Matt Howlett

Matt Howlett

Every Blog Should Have a Tagline

Apache Kafka, .NET and Protobuf Serialized Data

2018-05-31

Confluent's Apache Kafka Client for .NET ships with a serializer and deserializer for the Avro serialization format, seamlessly integrated with Confluent Schema Registry. Avro is well matched to scenarios where you would like your schemas to be centrally managed, and as i'll explain in an upcoming blog post, this is often very desirable - especially in more complex scenarios - because it decreases coupling of producer and consumer applications.

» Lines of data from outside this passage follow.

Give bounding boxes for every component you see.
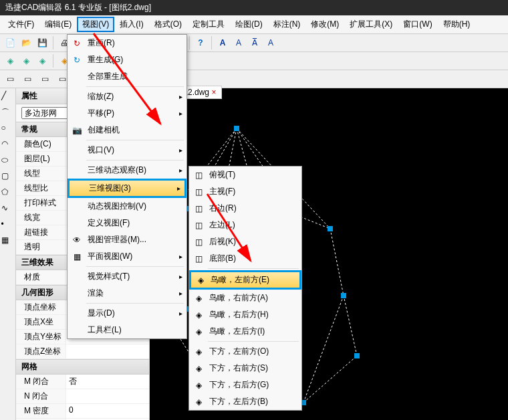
menu-modify[interactable]: 修改(M) [305, 17, 344, 32]
pline-tool-icon[interactable]: ⌒ [1, 107, 15, 120]
menu-view[interactable]: 视图(V) [77, 17, 114, 32]
spline-tool-icon[interactable]: ∿ [1, 203, 15, 217]
dd2-bird-rf[interactable]: ◈鸟瞰，右前方(A) [189, 290, 301, 306]
menu-annotate[interactable]: 标注(N) [268, 17, 306, 32]
menu-format[interactable]: 格式(O) [149, 17, 187, 32]
eye-icon: 👁 [72, 235, 82, 245]
cube-iso-icon: ◈ [193, 380, 204, 391]
sel3-icon[interactable]: ▭ [37, 72, 52, 86]
dd2-front[interactable]: ◫主视(F) [189, 183, 301, 200]
ellipse-tool-icon[interactable]: ⬭ [1, 155, 15, 169]
cube-iso-icon: ◈ [193, 346, 204, 357]
dd-redraw[interactable]: ↻重画(R) [68, 35, 186, 51]
line-tool-icon[interactable]: ╱ [1, 91, 15, 104]
submenu-arrow-icon: ▸ [179, 110, 182, 117]
submenu-arrow-icon: ▸ [179, 273, 182, 280]
cube2-icon[interactable]: ◈ [19, 54, 33, 68]
dd2-below-lb[interactable]: ◈下方，左后方(B) [189, 393, 301, 410]
dd-viewport[interactable]: 视口(V)▸ [68, 142, 186, 159]
sel2-icon[interactable]: ▭ [20, 72, 35, 86]
cube-iso-icon: ◈ [195, 275, 206, 286]
prop-md: M 密度 [16, 404, 66, 418]
dd-vstyle[interactable]: 视觉样式(T)▸ [68, 268, 186, 285]
prop-vxn: 顶点X坐 [16, 315, 66, 329]
point-tool-icon[interactable]: • [1, 219, 15, 233]
dd2-below-rf[interactable]: ◈下方，右前方(S) [189, 360, 301, 377]
prop-vy: 顶点Y坐标 [16, 330, 66, 344]
menu-window[interactable]: 窗口(W) [398, 17, 437, 32]
submenu-arrow-icon: ▸ [179, 253, 182, 260]
poly-tool-icon[interactable]: ⬠ [1, 187, 15, 201]
prop-hyperlink: 超链接 [16, 225, 66, 239]
title-bar: 迅捷CAD编辑器 6.1 专业版 - [图纸2.dwg] [0, 0, 508, 15]
dd-display[interactable]: 显示(D)▸ [68, 305, 186, 322]
panel-title-text: 属性 [21, 90, 37, 102]
prop-ltscale: 线型比 [16, 181, 66, 195]
menu-draw[interactable]: 绘图(D) [230, 17, 268, 32]
dd2-bottom[interactable]: ◫底部(B) [189, 250, 301, 267]
text-a-icon[interactable]: A [215, 35, 230, 50]
prop-vz-value[interactable] [66, 344, 149, 358]
section-mesh[interactable]: 网格 [16, 359, 149, 375]
dd-camera[interactable]: 📷创建相机 [68, 122, 186, 138]
text-a3-icon[interactable]: A̅ [247, 35, 262, 50]
help-icon[interactable]: ? [193, 35, 208, 50]
save-icon[interactable]: 💾 [35, 35, 49, 50]
hatch-tool-icon[interactable]: ▦ [1, 235, 15, 249]
close-tab-icon[interactable]: × [211, 88, 216, 97]
menu-help[interactable]: 帮助(H) [438, 17, 476, 32]
menu-custom[interactable]: 定制工具 [187, 17, 230, 32]
dd2-bird-rb[interactable]: ◈鸟瞰，右后方(H) [189, 306, 301, 323]
cube-front-icon: ◫ [193, 187, 204, 197]
dd-defview[interactable]: 定义视图(F) [68, 215, 186, 231]
svg-line-18 [303, 296, 344, 403]
svg-line-12 [344, 296, 357, 356]
dd2-below-rb[interactable]: ◈下方，右后方(G) [189, 377, 301, 393]
text-a2-icon[interactable]: A [231, 35, 246, 50]
cube3-icon[interactable]: ◈ [35, 54, 49, 68]
cube-right-icon: ◫ [193, 203, 204, 214]
dd2-top[interactable]: ◫俯视(T) [189, 167, 301, 183]
dd-3dview[interactable]: 三维视图(3)▸ [68, 179, 186, 198]
prop-plot: 打印样式 [16, 196, 66, 210]
dd2-back[interactable]: ◫后视(K) [189, 233, 301, 250]
open-icon[interactable]: 📂 [19, 35, 33, 50]
menu-file[interactable]: 文件(F) [3, 17, 39, 32]
circle-tool-icon[interactable]: ○ [1, 123, 15, 136]
dd-zoom[interactable]: 缩放(Z)▸ [68, 88, 186, 105]
cube-iso-icon: ◈ [193, 363, 204, 374]
dd-render[interactable]: 渲染▸ [68, 285, 186, 302]
dd2-below-lf[interactable]: ◈下方，左前方(O) [189, 343, 301, 360]
camera-icon: 📷 [72, 125, 82, 136]
cube-iso-icon: ◈ [193, 397, 204, 407]
dd-dynctl[interactable]: 动态视图控制(V) [68, 198, 186, 215]
prop-layer: 图层(L) [16, 152, 66, 166]
menu-ext[interactable]: 扩展工具(X) [344, 17, 398, 32]
prop-nc-value[interactable] [66, 389, 149, 403]
dd2-right[interactable]: ◫右边(R) [189, 200, 301, 217]
rect-tool-icon[interactable]: ▢ [1, 171, 15, 185]
prop-md-value[interactable]: 0 [66, 404, 149, 418]
menu-bar: 文件(F) 编辑(E) 视图(V) 插入(I) 格式(O) 定制工具 绘图(D)… [0, 15, 508, 34]
prop-material: 材质 [16, 270, 66, 284]
text-a4-icon[interactable]: A [263, 35, 278, 50]
sel1-icon[interactable]: ▭ [3, 72, 17, 86]
dd-regenall[interactable]: 全部重生成 [68, 68, 186, 85]
dd-pan[interactable]: 平移(P)▸ [68, 105, 186, 122]
3dview-submenu: ◫俯视(T) ◫主视(F) ◫右边(R) ◫左边(L) ◫后视(K) ◫底部(B… [188, 166, 302, 411]
dd2-bird-lf[interactable]: ◈鸟瞰，左前方(E) [189, 270, 301, 290]
dd-dynobs[interactable]: 三维动态观察(B)▸ [68, 162, 186, 179]
dd-vmgr[interactable]: 👁视图管理器(M)... [68, 231, 186, 248]
submenu-arrow-icon: ▸ [179, 310, 182, 317]
dd2-left[interactable]: ◫左边(L) [189, 217, 301, 233]
prop-mc-value[interactable]: 否 [66, 375, 149, 389]
dd-regen[interactable]: ↻重生成(G) [68, 51, 186, 68]
cube1-icon[interactable]: ◈ [3, 54, 17, 68]
dd-plan[interactable]: ▦平面视图(W)▸ [68, 248, 186, 265]
new-icon[interactable]: 📄 [3, 35, 17, 50]
dd2-bird-lb[interactable]: ◈鸟瞰，左后方(I) [189, 323, 301, 340]
arc-tool-icon[interactable]: ◠ [1, 139, 15, 152]
dd-toolbar[interactable]: 工具栏(L) [68, 322, 186, 338]
menu-insert[interactable]: 插入(I) [114, 17, 148, 32]
menu-edit[interactable]: 编辑(E) [39, 17, 77, 32]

In this post, I'll talk a little bit about another popular serialization format - protobuf. Unlike Avro, protobuf serialized data can be deserialized without the writer schema present. It's therefore possible to use protobuf without any system in place for schema management.

The .NET Kafka client doesn't ship with protobuf support out of the box, but it's straightforward to implement this yourself. Here's a suitable serializer:

public class ProtoSerializer<T> : ISerializer<T> where T : Google.Protobuf.IMessage<T>
{
    public IEnumerable<KeyValuePair<string, object>> 
        Configure(IEnumerable<KeyValuePair<string, object>> config, bool isKey)
            => config;

    public void Dispose() {}

    public byte[] Serialize(string topic, T data)
        => data.ToByteArray();
}

That's all! Default implementations are all you need for the Configure and Dispose methods and to Serialize, you just need to call the ToByteArray method on your protobuf IMessage instance.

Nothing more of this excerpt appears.